Filter the listing below for "unique" and report every line that has it.

§ **Excerpted data**
——
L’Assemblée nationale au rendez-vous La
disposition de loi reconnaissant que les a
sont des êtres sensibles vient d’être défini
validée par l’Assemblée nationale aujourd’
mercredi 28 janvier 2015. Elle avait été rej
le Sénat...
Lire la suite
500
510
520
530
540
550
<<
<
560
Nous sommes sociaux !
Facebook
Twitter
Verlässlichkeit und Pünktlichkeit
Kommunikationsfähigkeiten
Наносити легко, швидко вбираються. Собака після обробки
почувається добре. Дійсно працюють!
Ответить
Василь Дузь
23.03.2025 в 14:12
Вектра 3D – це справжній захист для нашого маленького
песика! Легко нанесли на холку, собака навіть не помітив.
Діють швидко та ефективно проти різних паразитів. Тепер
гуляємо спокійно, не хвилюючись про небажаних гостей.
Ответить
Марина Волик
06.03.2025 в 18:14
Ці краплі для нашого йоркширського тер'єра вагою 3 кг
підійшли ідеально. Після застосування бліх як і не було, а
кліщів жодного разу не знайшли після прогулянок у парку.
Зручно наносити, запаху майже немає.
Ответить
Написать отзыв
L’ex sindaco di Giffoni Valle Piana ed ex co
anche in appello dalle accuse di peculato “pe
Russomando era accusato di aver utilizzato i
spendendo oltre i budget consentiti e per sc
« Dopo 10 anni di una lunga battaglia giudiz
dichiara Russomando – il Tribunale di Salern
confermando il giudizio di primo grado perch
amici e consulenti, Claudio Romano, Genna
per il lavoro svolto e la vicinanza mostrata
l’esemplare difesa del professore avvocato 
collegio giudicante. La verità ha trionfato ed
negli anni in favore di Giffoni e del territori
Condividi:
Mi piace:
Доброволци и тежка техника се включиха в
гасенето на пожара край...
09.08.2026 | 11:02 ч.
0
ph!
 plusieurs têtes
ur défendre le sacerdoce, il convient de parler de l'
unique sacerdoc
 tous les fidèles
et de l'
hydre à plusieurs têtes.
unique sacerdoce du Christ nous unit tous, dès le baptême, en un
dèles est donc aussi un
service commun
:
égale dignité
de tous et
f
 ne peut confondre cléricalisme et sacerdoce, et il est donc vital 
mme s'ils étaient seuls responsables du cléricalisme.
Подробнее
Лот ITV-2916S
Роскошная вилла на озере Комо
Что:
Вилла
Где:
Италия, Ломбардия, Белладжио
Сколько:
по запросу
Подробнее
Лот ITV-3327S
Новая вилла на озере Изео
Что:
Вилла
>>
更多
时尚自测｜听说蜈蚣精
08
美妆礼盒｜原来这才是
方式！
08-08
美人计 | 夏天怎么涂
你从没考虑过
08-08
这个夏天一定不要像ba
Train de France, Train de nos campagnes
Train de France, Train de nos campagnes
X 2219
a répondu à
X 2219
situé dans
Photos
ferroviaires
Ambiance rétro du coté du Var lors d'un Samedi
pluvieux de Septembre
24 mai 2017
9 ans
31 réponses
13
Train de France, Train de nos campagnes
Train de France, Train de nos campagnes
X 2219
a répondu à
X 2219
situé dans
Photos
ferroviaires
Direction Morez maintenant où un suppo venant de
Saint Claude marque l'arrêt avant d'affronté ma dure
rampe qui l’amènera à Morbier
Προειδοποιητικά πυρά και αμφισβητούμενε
——
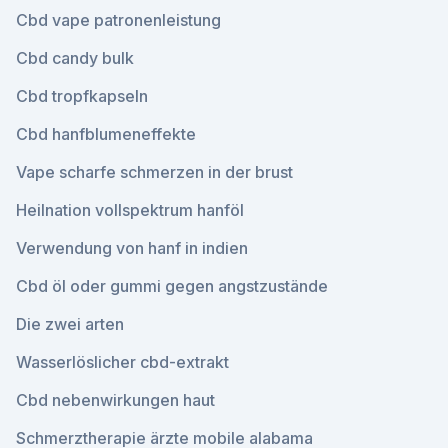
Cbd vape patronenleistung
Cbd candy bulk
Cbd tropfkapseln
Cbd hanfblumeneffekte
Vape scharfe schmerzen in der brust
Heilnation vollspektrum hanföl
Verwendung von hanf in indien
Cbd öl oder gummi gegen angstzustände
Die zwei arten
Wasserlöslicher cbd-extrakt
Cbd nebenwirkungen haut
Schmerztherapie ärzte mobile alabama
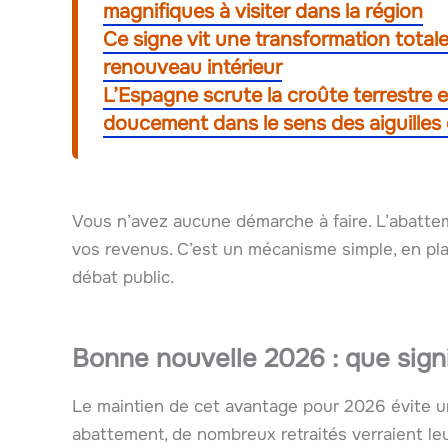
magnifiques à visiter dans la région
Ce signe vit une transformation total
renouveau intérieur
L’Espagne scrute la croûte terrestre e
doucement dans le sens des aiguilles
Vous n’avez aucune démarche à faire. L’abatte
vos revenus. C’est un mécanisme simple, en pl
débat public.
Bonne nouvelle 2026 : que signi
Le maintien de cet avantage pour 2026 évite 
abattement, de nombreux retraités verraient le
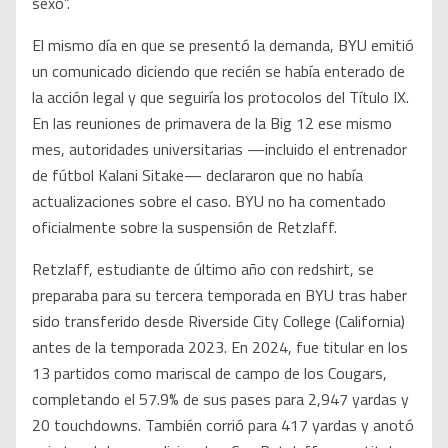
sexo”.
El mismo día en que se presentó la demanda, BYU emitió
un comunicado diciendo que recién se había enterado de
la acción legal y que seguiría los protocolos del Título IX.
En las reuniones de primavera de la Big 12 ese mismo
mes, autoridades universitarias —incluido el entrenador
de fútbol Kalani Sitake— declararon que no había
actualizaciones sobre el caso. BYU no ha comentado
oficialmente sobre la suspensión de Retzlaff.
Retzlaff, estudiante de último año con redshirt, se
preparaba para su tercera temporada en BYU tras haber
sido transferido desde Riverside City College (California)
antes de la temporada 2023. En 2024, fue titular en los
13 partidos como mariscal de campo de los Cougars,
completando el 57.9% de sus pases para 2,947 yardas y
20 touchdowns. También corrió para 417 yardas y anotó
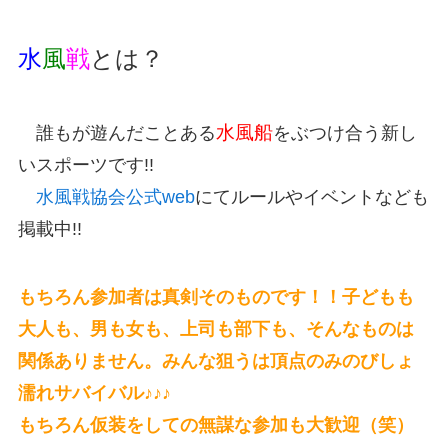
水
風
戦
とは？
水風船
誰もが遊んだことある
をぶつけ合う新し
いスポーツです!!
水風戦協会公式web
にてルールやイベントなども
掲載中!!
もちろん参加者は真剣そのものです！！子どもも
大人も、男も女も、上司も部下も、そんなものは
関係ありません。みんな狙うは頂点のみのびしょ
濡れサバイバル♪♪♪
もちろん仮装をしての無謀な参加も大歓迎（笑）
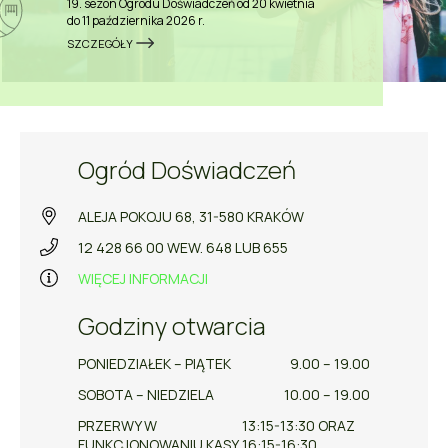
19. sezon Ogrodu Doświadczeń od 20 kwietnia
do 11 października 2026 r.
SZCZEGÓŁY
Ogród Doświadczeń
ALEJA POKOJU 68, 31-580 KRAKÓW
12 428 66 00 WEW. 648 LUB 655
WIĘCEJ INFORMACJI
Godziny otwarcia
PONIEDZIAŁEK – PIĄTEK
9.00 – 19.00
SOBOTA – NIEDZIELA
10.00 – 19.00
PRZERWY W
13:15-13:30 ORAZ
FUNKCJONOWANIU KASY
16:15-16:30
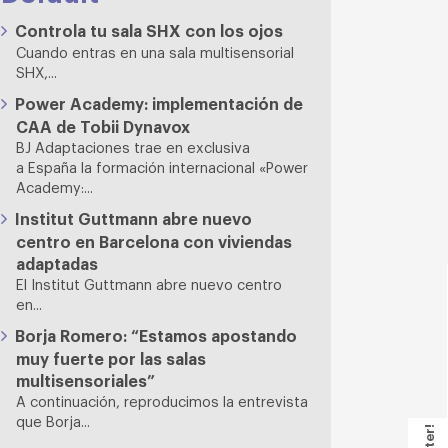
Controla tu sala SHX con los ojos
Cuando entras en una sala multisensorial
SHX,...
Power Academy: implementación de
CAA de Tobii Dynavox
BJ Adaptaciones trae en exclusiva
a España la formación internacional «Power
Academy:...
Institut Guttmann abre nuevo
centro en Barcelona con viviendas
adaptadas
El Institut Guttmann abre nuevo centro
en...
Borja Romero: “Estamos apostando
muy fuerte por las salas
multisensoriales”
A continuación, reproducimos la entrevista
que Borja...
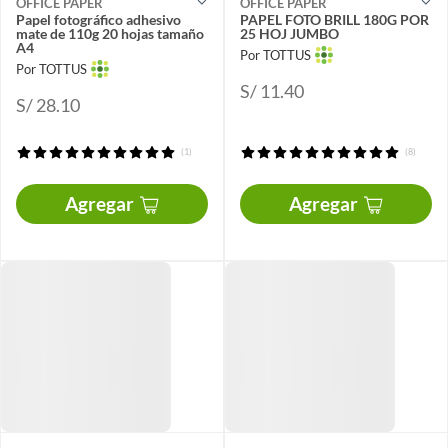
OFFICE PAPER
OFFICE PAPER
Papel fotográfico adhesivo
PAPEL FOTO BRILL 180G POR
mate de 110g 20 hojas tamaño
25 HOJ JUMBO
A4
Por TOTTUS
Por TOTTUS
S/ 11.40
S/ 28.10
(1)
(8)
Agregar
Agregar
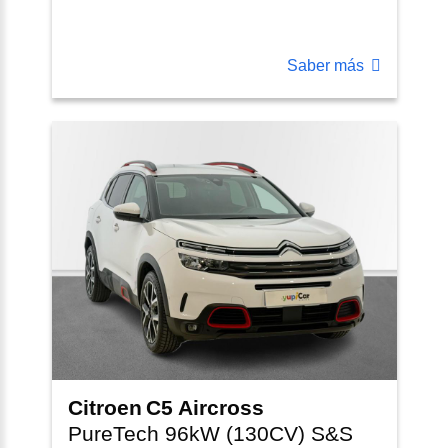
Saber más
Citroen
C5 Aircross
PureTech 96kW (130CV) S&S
——
§ **Solution to this task**
unique sacerdoc
unique sacerdoce du Christ nous unit tous, dès le baptême, en un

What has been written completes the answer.